La noche no acaba bien, pero peor continúa la vida del trío malhechor, sobre todo, la de Augusto, cuya difícil relación con la hija acentúa la sensación de fracaso que huele constantemente el espectador en cuanto aparece, con su gran humanidad, en pantalla. La escena más terrible de la película, dejando de lado un final apoteósico de la crueldad y el mal, de esos que se imprimen en la mirada del espectador para jamás ser olvidados, se produce en un cine al que ha entrado con la hija. De repente, distingue unas filas más allá a un hombre a quien estafó con unas medicinas falsas que no impidieron el fallecimiento del familiar a quien se administraron. El afectado lo acaba reconociendo y va a por él, acorralándolo hasta que consigue sacarlo del cine y aguardar la llegada de la autoridad para que lo lleven a comisaría.
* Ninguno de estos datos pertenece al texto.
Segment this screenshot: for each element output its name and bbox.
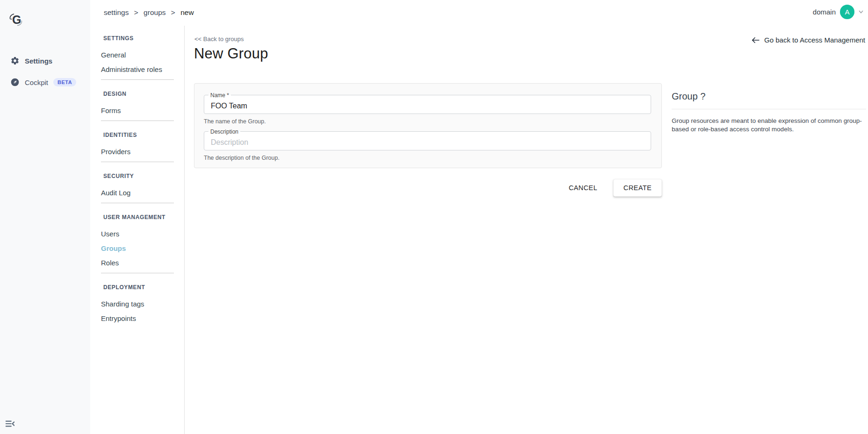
- avatar[interactable]: A: [840, 5, 854, 19]
- sidebar-item-settings[interactable]: Settings: [0, 52, 90, 69]
- breadcrumb: settings > groups > new: [104, 8, 194, 17]
- page-title: New Group: [194, 45, 268, 62]
- group-form-card: Name * The name of the Group. Descriptio…: [194, 83, 662, 168]
- domain-label: domain: [813, 8, 836, 16]
- breadcrumb-current: new: [180, 8, 194, 16]
- create-button[interactable]: CREATE: [613, 179, 662, 197]
- sidebar-item-entrypoints[interactable]: Entrypoints: [101, 311, 176, 326]
- go-back-label: Go back to Access Management: [764, 36, 865, 44]
- avatar-initial: A: [845, 8, 849, 16]
- breadcrumb-groups[interactable]: groups: [143, 8, 165, 16]
- divider: [672, 109, 866, 109]
- breadcrumb-separator: >: [171, 8, 175, 16]
- description-field-label: Description: [208, 128, 240, 135]
- back-to-groups-link[interactable]: << Back to groups: [194, 36, 244, 43]
- main-content: << Back to groups New Group Name * The n…: [185, 26, 868, 434]
- user-menu[interactable]: domain A: [813, 5, 863, 19]
- sidebar-item-administrative-roles[interactable]: Administrative roles: [101, 62, 176, 77]
- sidebar-item-groups[interactable]: Groups: [101, 241, 176, 256]
- form-actions: CANCEL CREATE: [194, 179, 662, 197]
- help-panel-body: Group resources are meant to enable expr…: [672, 117, 866, 133]
- sidebar-item-sharding-tags[interactable]: Sharding tags: [101, 297, 176, 311]
- name-field-wrapper: Name *: [204, 95, 651, 114]
- breadcrumb-separator: >: [134, 8, 138, 16]
- divider: [101, 162, 174, 162]
- beta-badge: BETA: [53, 78, 76, 86]
- divider: [101, 203, 174, 203]
- sidebar-item-users[interactable]: Users: [101, 227, 176, 241]
- gravitee-logo[interactable]: G: [6, 9, 26, 30]
- section-header-identities: IDENTITIES: [101, 131, 176, 139]
- sidebar-item-cockpit[interactable]: Cockpit BETA: [0, 74, 90, 91]
- divider: [101, 273, 174, 273]
- breadcrumb-settings[interactable]: settings: [104, 8, 129, 16]
- primary-sidebar: G Settings Cockpit BETA: [0, 0, 90, 434]
- sidebar-item-roles[interactable]: Roles: [101, 256, 176, 270]
- collapse-sidebar-icon[interactable]: [5, 419, 15, 428]
- name-input[interactable]: [204, 95, 651, 114]
- secondary-sidebar: SETTINGS General Administrative roles DE…: [90, 26, 185, 434]
- go-back-to-access-management-link[interactable]: Go back to Access Management: [751, 36, 865, 44]
- name-field-label: Name *: [208, 92, 231, 99]
- description-field-wrapper: Description: [204, 131, 651, 150]
- cancel-button[interactable]: CANCEL: [562, 180, 604, 196]
- sidebar-item-audit-log[interactable]: Audit Log: [101, 185, 176, 200]
- section-header-deployment: DEPLOYMENT: [101, 284, 176, 291]
- section-header-security: SECURITY: [101, 172, 176, 180]
- description-input[interactable]: [204, 132, 651, 150]
- sidebar-item-label: Settings: [25, 57, 52, 65]
- section-header-settings: SETTINGS: [101, 35, 176, 42]
- gear-icon: [10, 56, 20, 65]
- sidebar-item-providers[interactable]: Providers: [101, 144, 176, 159]
- chevron-down-icon[interactable]: [859, 10, 863, 14]
- help-panel: Group ? Group resources are meant to ena…: [672, 91, 866, 133]
- sidebar-item-label: Cockpit: [25, 78, 48, 86]
- sidebar-item-general[interactable]: General: [101, 48, 176, 62]
- divider: [101, 121, 174, 121]
- divider: [101, 79, 174, 80]
- name-helper-text: The name of the Group.: [204, 118, 651, 126]
- help-panel-title: Group ?: [672, 91, 866, 102]
- section-header-design: DESIGN: [101, 90, 176, 98]
- primary-nav: Settings Cockpit BETA: [0, 52, 90, 95]
- sidebar-item-forms[interactable]: Forms: [101, 103, 176, 118]
- section-header-user-management: USER MANAGEMENT: [101, 213, 176, 221]
- arrow-left-icon: [751, 36, 760, 44]
- description-helper-text: The description of the Group.: [204, 154, 651, 162]
- compass-icon: [10, 78, 20, 87]
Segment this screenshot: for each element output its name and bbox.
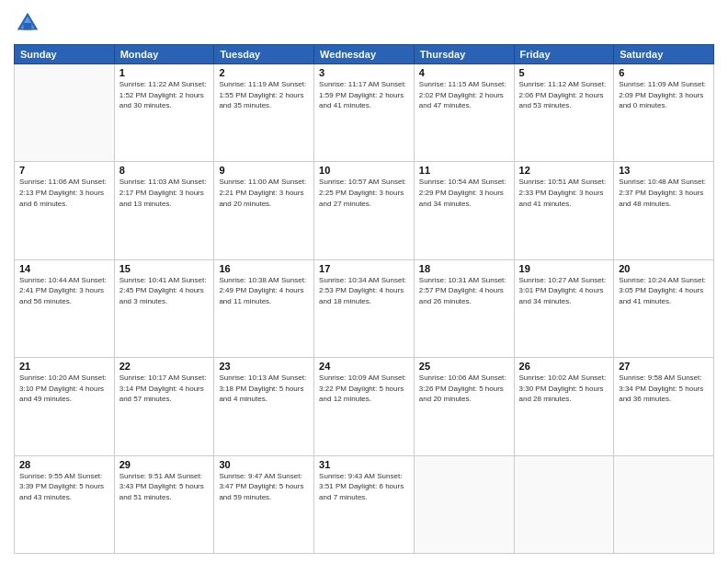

La hija sale de la sala y contempla la humillante escena del padre justamente vilipendiado y detenido por la policía, aunque la respuesta desabrida de este hacia su hija es que se vaya a casa, y lo dice con la ira de quien acaba de sufrir la peor de las humillaciones: aparecer como lo que es ante una hija que ignora su vida real. De ahí a la cárcel y, pasado el tiempo, de nuevo a la calle para reanudar las mismas estafas de siempre, si bien la última de la película tiene un componente melodramático que lo complica todo, porque la familia campesina, a la que quieren desvalijar con el timo del tesoro en sus tierras, tiene una hija paralítica que, bellísima ella, con la más dulce de las miradas, y el más profundo de los agradecimientos a sus benefactores, despierta en Augusto el horror a su vil acción. Ahí lo dejo. Ni una palabra más. Lo que ocurre en las secuencias finales de Almas sin conciencia está a la altura de los grandes títulos del neorrealismo, El ladrón de bicicletas, de Vittorio de Sica o Roma, ciudad abierta, de Roberto Rossellini,  por ejemplo. Y sigue extrañándome que se haya cernido tal silencio popular y crítico sobre esta obra en la que Fellini alcanza un clímax que va más allá del neorrealismo y llega, incluso, a lo que podríamos llamar, por antítesis, «cine abstracto», que me ha recordado la terrible película de Abbas Kiarostami El sabor de las cerezas.